Layne: I think the record is still relevant now in its theme, because there’s a lot of people who may have had that balance at one time. I think that I had a pretty good balance in terms of using Twitter, for example, because I heavily handled my timeline. The things that would pop up were all news that I could find from individual journalists that were accredited. But with the way that Twitter has now gone – I’m never gonna call it the other name – you can’t escape that feeling, you can’t be there longer than 20 minutes and not have it just completely be, “Oh my god this sucks.” It feels like grinding on like an old, thousand-hour JRPG now just to get your timeline reasonable.

It did seem like most of the lyrics on the first album were very online, or at least about the experience of being very online. With plastic death, there seems to be a more surreal, less literal bent to the songwriting.

J.: With the first one, I felt like I had gotten so specific with my songwriting that I was putting details and the literal recounting of events and stuff over the emotionality of it. This was much more about trying to get straight at the emotion. And there is a lot that works on that level. You take a song like “Cul de Sac,” I think that’s a very direct song for me. And I think it’s a very online song too. Because that song, to me, was so much about the culture of nostalgia and how insidious that can be. And then also this idea of Silicon Valley tech people coming from this new age-y mentality of like, oh, “the internet will connect everybody” and then selling out that dream. There’s stuff in there that is very specific, but with this album, I’m trying to write more from the subconscious. That’s where the whole metaphor of the abyss, the deep sea comes from – the Jungian idea of the anima, the repressed part of the self and how there are beautiful things in there, even if there are things in there that are terrifying too.

Do you consider this album to be more hopeful in its view of the future?

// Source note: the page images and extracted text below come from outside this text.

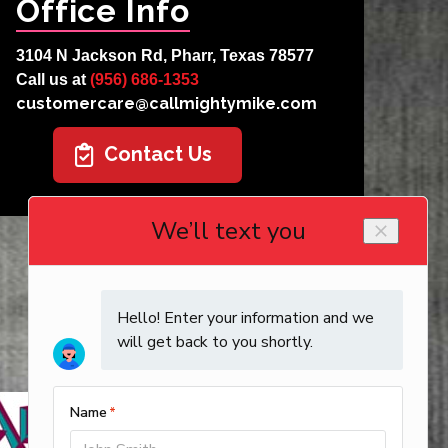
Office Info
3104 N Jackson Rd, Pharr, Texas 78577
Call us at
(956) 686-1353
customercare@callmightymike.com
Contact Us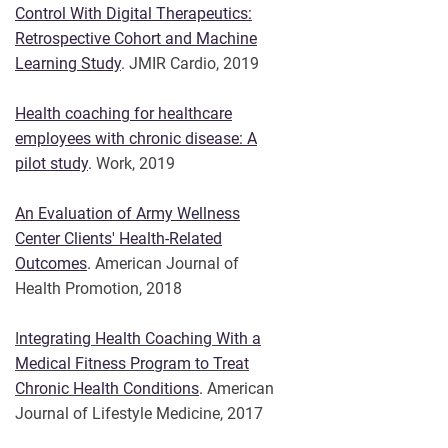
Control With Digital Therapeutics:
Retrospective Cohort and Machine
Learning Study
. JMIR Cardio, 2019
Health coaching for healthcare
employees with chronic disease: A
pilot study
.
Work, 2019
An Evaluation of Army Wellness
Center Clients' Health-Related
Outcomes
.
American Journal of
Health Promotion, 2018
I
ntegrating Health Coaching With a
Medical Fitness Program to Treat
Chronic Health Conditions
.
American
Journal of Lifestyle Medicine, 2017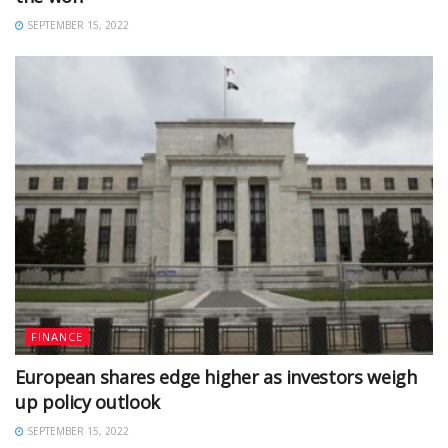
SEPTEMBER 15, 2022
FINANCE
European shares edge higher as investors weigh
up policy outlook
SEPTEMBER 15, 2022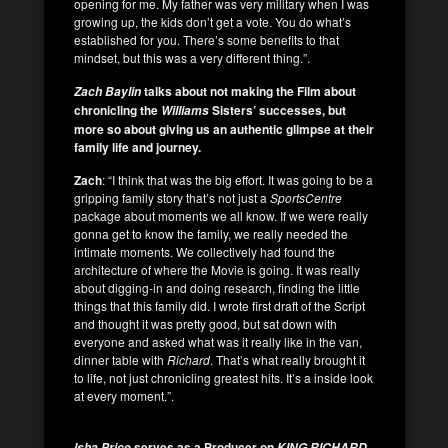
opening for me. My father was very military when I was
growing up, the kids don’t get a vote. You do what’s
established for you. There’s some benefits to that
mindset, but this was a very different thing.”.
talks about not making the Film about
Zach Baylin
chronicling the
Sisters’ successes, but
Williams
more so about giving us an authentic glimpse at their
family life and journey.
Zach
: “I think that was the big effort. It was going to be a
gripping family story that’s not just a
SportsCentre
package about moments we all know. If we were really
gonna get to know the family, we really needed the
intimate moments. We collectively had found the
architecture of where the Movie is going. It was really
about digging-in and doing research, finding the little
things that this family did. I wrote first draft of the Script
and thought it was pretty good, but sat down with
everyone and asked what was it really like in the van,
dinner table with
Richard
. That’s what really brought it
to life, not just chronicling greatest hits. It’s a inside look
at every moment.”.
serves as a Producer on
,
Isha Price
KING RICHARD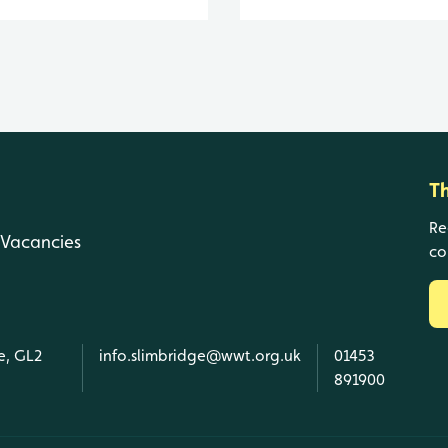
T
Re
Vacancies
co
e, GL2
info.slimbridge@wwt.org.uk
01453
891900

J.: I think this album is more a rejection of a lot of the issues with the internet that we’ve talked about before. With the first album there was a sense of it being anti- to this whole mindset of “people are on their phones all the time, they don’t even talk to each other.” Well, people are talking to each other, but it’s on their phones. There was almost this defense of the internet along with the criticism, and a lot more irony in it. I think of this new album as significantly less ironic.

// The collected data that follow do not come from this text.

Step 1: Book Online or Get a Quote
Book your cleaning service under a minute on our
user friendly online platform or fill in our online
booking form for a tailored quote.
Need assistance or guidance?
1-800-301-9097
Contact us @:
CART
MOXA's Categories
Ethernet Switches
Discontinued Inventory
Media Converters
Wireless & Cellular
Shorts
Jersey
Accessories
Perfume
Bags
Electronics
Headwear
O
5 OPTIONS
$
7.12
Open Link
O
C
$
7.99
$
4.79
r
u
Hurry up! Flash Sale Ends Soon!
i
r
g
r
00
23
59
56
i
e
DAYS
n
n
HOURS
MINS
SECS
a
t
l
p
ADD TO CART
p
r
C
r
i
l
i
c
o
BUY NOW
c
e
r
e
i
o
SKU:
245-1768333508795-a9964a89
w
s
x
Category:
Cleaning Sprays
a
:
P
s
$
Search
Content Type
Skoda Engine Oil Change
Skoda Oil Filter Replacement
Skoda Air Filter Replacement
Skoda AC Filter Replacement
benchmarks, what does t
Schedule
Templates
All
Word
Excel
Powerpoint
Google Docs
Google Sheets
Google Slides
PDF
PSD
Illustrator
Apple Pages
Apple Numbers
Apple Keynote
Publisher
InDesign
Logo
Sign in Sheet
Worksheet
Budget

Jonas: If anything, I feel like the irony comes from musical jokes we make.

J.: Irony as a tool in the toolbox rather than as a sensibility.

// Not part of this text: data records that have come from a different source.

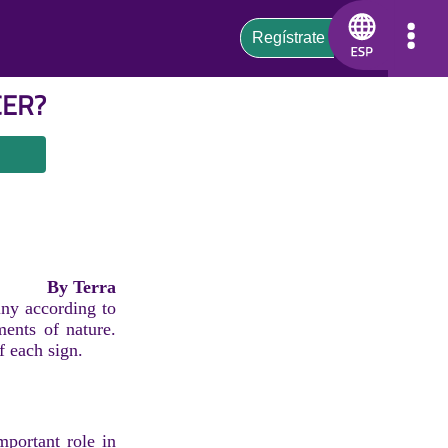
CER
?
By Terra
iny according to
ments of nature.
f each sign.
mportant role in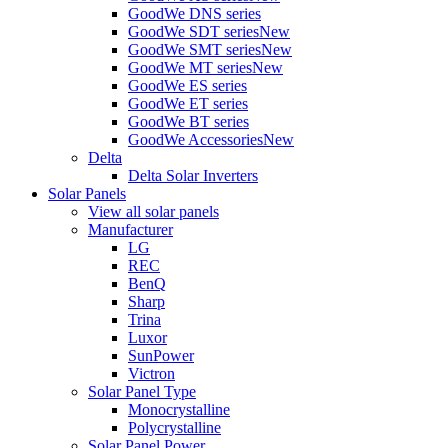
GoodWe DNS series
GoodWe SDT series
New
GoodWe SMT series
New
GoodWe MT series
New
GoodWe ES series
GoodWe ET series
GoodWe BT series
GoodWe Accessories
New
Delta
Delta Solar Inverters
Solar Panels
View all solar panels
Manufacturer
LG
REC
BenQ
Sharp
Trina
Luxor
SunPower
Victron
Solar Panel Type
Monocrystalline
Polycrystalline
Solar Panel Power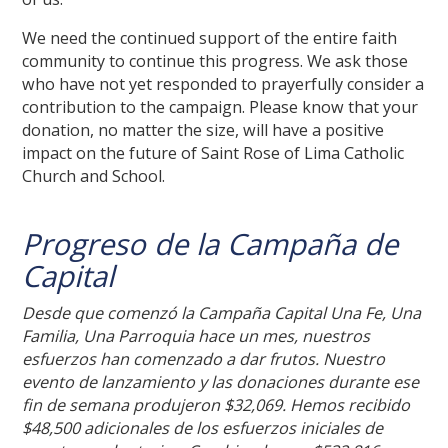
We need the continued support of the entire faith
community to continue this progress. We ask those
who have not yet responded to prayerfully consider a
contribution to the campaign. Please know that your
donation, no matter the size, will have a positive
impact on the future of Saint Rose of Lima Catholic
Church and School.
Progreso de la Campaña de
Capital
Desde que comenzó la Campaña Capital Una Fe, Una
Familia, Una Parroquia hace un mes, nuestros
esfuerzos han comenzado a dar frutos. Nuestro
evento de lanzamiento y las donaciones durante ese
fin de semana produjeron $32,069. Hemos recibido
$48,500 adicionales de los esfuerzos iniciales de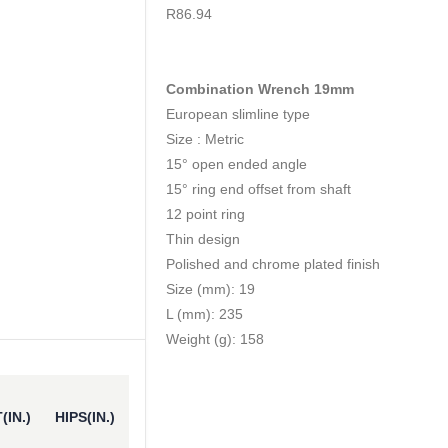
0
out of 5
R
86.94
Combination Wrench 19mm
European slimline type
Size : Metric
15° open ended angle
15° ring end offset from shaft
12 point ring
Thin design
Polished and chrome plated finish
Size (mm): 19
L (mm): 235
Weight (g): 158
(IN.)
HIPS(IN.)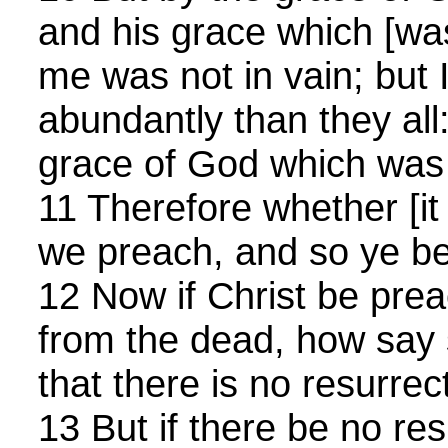
and his grace which [w
me was not in vain; but
abundantly than they all:
grace of God which was
11 Therefore whether [it 
we preach, and so ye be
12 Now if Christ be pre
from the dead, how sa
that there is no resurrec
13 But if there be no res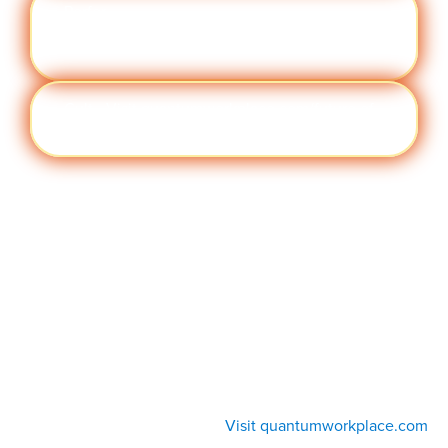
Perfor
Visit quantumworkplace.com/future of
manc
work/topic/performance management
e
Cult
Visit quantumworkplace.com/future of
ure
work/topic/company culture
Visit quantumworkplace.com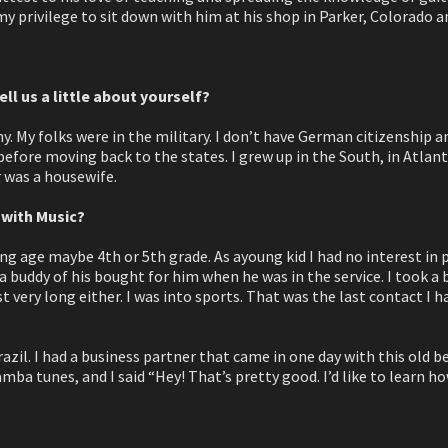
 my privilege to sit down with him at his shop in Parker, Colorado a
ell us a little about yourself?
 My folks were in the military. I don’t have German citizenship a
 before moving back to the states. I grew up in the South, in Atlan
 was a housewife.
 with Music?
ng age maybe 4th or 5th grade. As ayoung kid I had no interest in pi
a buddy of his bought for him when he was in the service. I took a 
ast very long either. I was into sports. That was the last contact I 
razil. I had a business partner that came in one day with this old b
ba tunes, and I said “Hey! That’s pretty good. I’d like to learn ho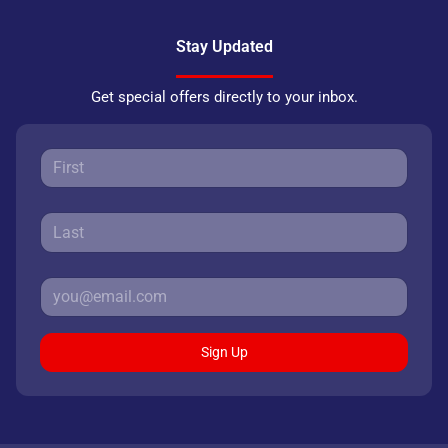
Stay Updated
Get special offers directly to your inbox.
Sign Up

I think of that aspect in light of a song like “The Killer,” which is the kind of spare, “serious,” mostly acoustic song that glass beach has never done before. Was that the point of making plastic death where you thought, “I’m really out of my comfort zone here”?

J.: I think that’s certainly a song that goes to kind of an uncomfortable place for me. There’s stuff where it was sort of difficult style-wise, like “Slip Under The Door.” There was the whole period of me learning how to scream and everything — not that I didn’t know how to scream before, but learning how to do it more safely and having more control over it. There’s a good bit of stuff that’s emotionally uncomfortable for me, but any time I record something that makes me kind of cringe a little bit, I’m like — okay, that’s right, that’s how it should be. Like the first part of “Abyss Angel,” I use so much restraint, no reverb, we’re not going to double anything, we’re not going to dress it up at all, just have it be as naked as possible. And it makes me uncomfortable to listen. That’s why I know it’s good.

I think we really tried hard to lean into the stuff that is uncomfortable for us because I think that trying to get too comfortable as an artist is dangerous. Like, I think that’s how bands become parodies of themselves. As poppy as we can get, I really try to take an avant-garde mindset to our art of just like, let’s try to do what we’ve never done before. Let’s try something that might fall flat on its face, you know, and whatever album we do next is probably going to sound nothing like this one.